El sector de la construcción cordobesa no detecta, por ahora, una carencia absoluta de suministro. Sin embargo, la patronal Construcor advierte de tensiones que ya afectan plazos y costes. La demanda ha aumentado de forma notable desde los efectos de la DANA en Valencia, aunque el incremento ya era perceptible antes de aquel episodio.
Presión sobre las canteras y trámites ambientales
Construcor señala que el número de canteras activas resulta insuficiente para absorber el volumen actual de pedidos. La apertura de nuevas explotaciones exige permisos ambientales largos y costosos, lo que ralentiza cualquier respuesta a picos de demanda. Esta situación genera dificultades puntuales de abastecimiento y, en momentos concretos, incrementos de precio.
Los responsables de la patronal precisan que la subida de tarifas se debe más a la propia dinámica del mercado que a los imprevistos naturales. El encarecimiento aparece cuando la oferta disponible no cubre de inmediato las necesidades de las obras en curso.
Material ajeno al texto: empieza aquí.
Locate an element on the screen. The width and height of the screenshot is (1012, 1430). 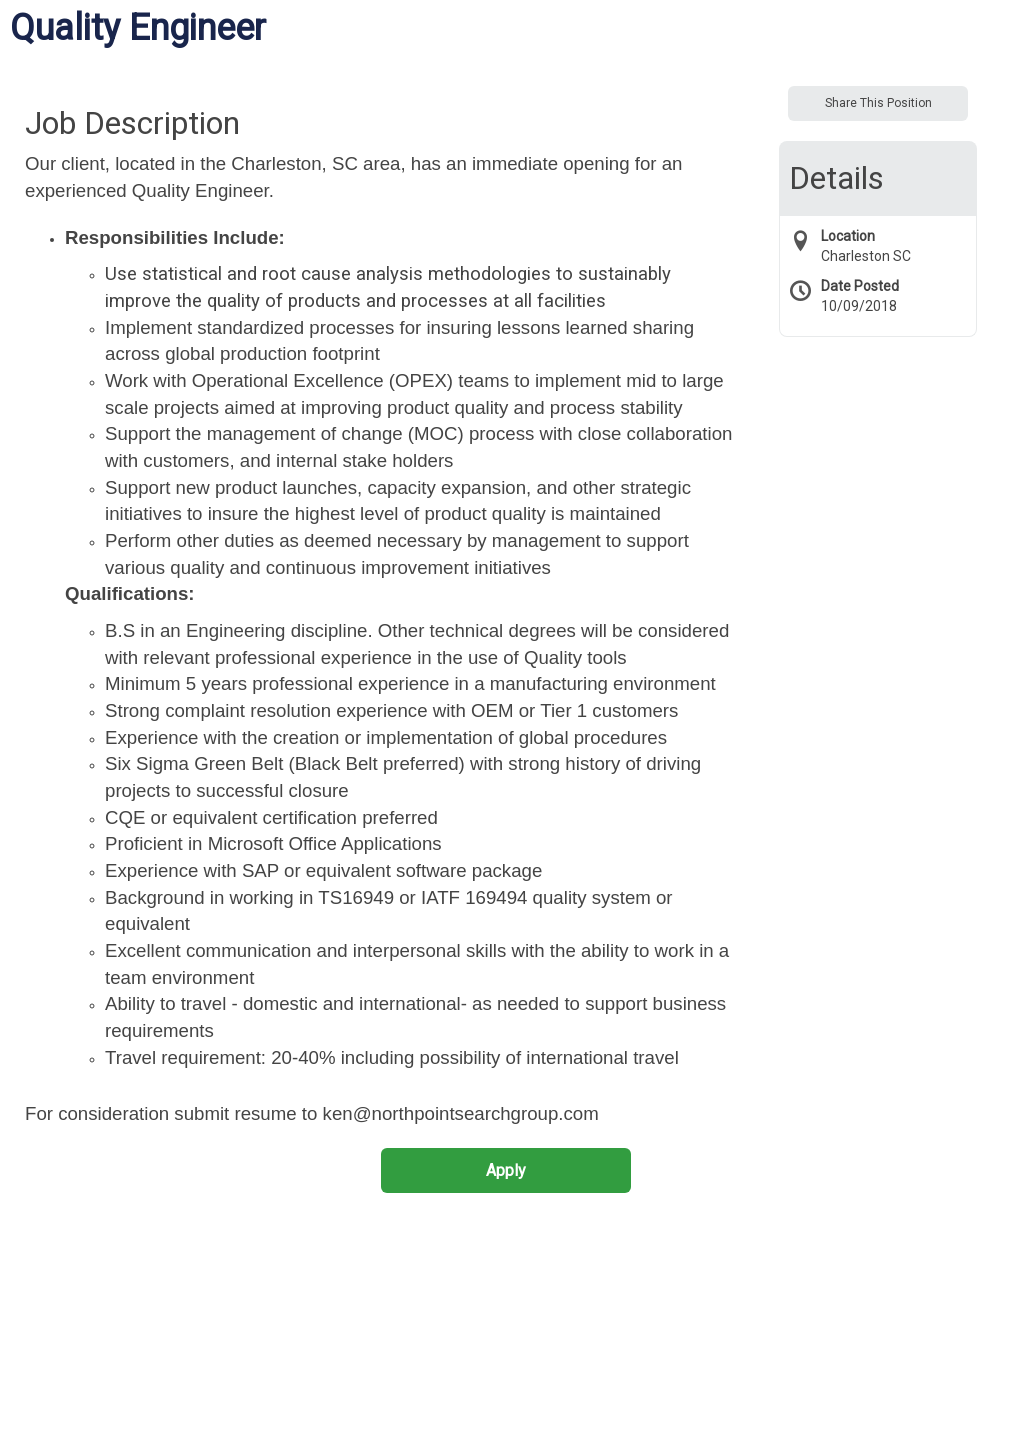
Share This Position is located at coordinates (878, 103).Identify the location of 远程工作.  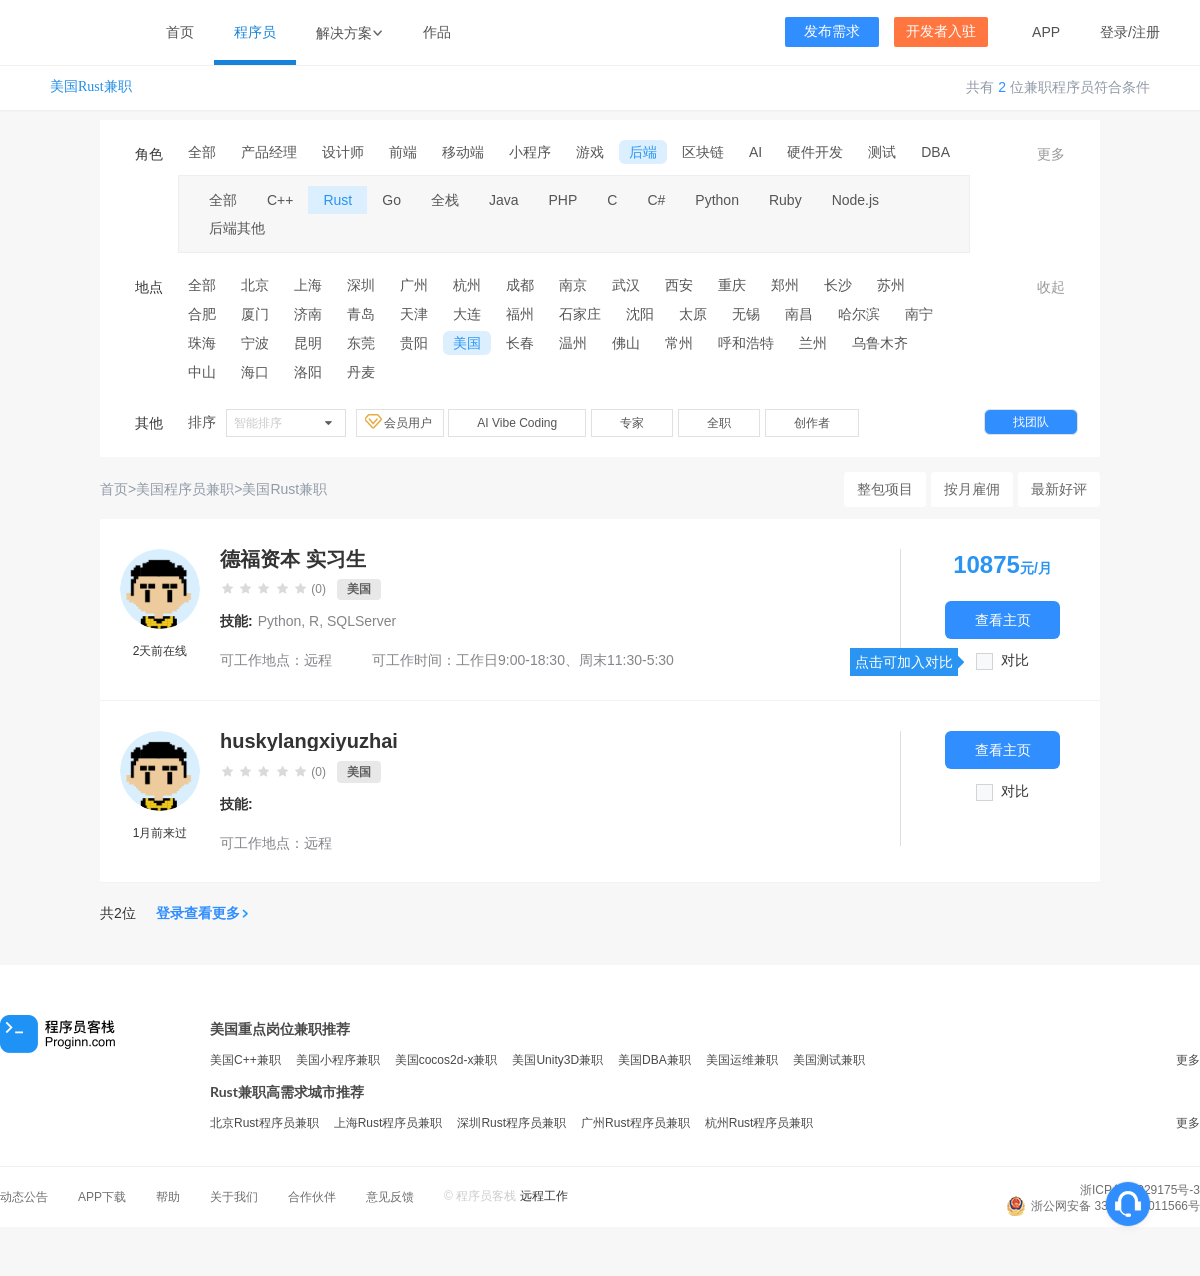
(544, 1196).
Recurso geológico disponible pero de acceso limitado
El catedrático José Ramón Jiménez, director de la Escuela Politécnica Superior de Belmez, confirma que existe suficiente recurso geológico en la provincia. Distingue entre los áridos de las terrazas del Guadalquivir, de alta calidad pero protegidos por razones ambientales, y los áridos de machaqueo procedentes de canteras, que requieren voladuras y procesos de trituración.
Jiménez subraya que el objetivo debe ser reducir el coste final del transporte para evitar que el precio de la vivienda siga aumentando. Autorizar más explotaciones cercanas a los puntos de consumo contribuiría a ese fin.

Costes ambientales y logísticos del transporte
El transporte de áridos por carretera resulta caro y complejo. España exporta volúmenes significativos a Sudamérica porque resulta más sencillo enviarlos por puerto que circular con camiones pesados por determinadas vías nacionales. Esta paradoja ilustra cómo la falta de explotaciones locales puede acabar generando mayores emisiones y gastos que la propia extracción controlada.
El catedrático recuerda que el material será necesario de cualquier forma. Si no se obtiene a kilómetro cero, habrá que importarlo, elevando tanto el coste económico como el impacto ambiental del desplazamiento.
Alternativas de reciclaje y sus límites
El grupo de investigación dirigido por Jiménez trabaja en áridos reciclados procedentes de residuos de construcción y demolición. Estos materiales pueden sustituir alrededor del siete por ciento de la producción total de áridos vírgenes. Aunque la cifra parece modesta, representa una contribución relevante cuando se combina con una gestión más eficiente de las canteras existentes.
La combinación de mayor agilidad en los permisos, impulso al reciclaje y planificación territorial que priorice el abastecimiento local constituye, según los expertos consultados, la vía más realista para estabilizar el suministro sin comprometer los objetivos ambientales.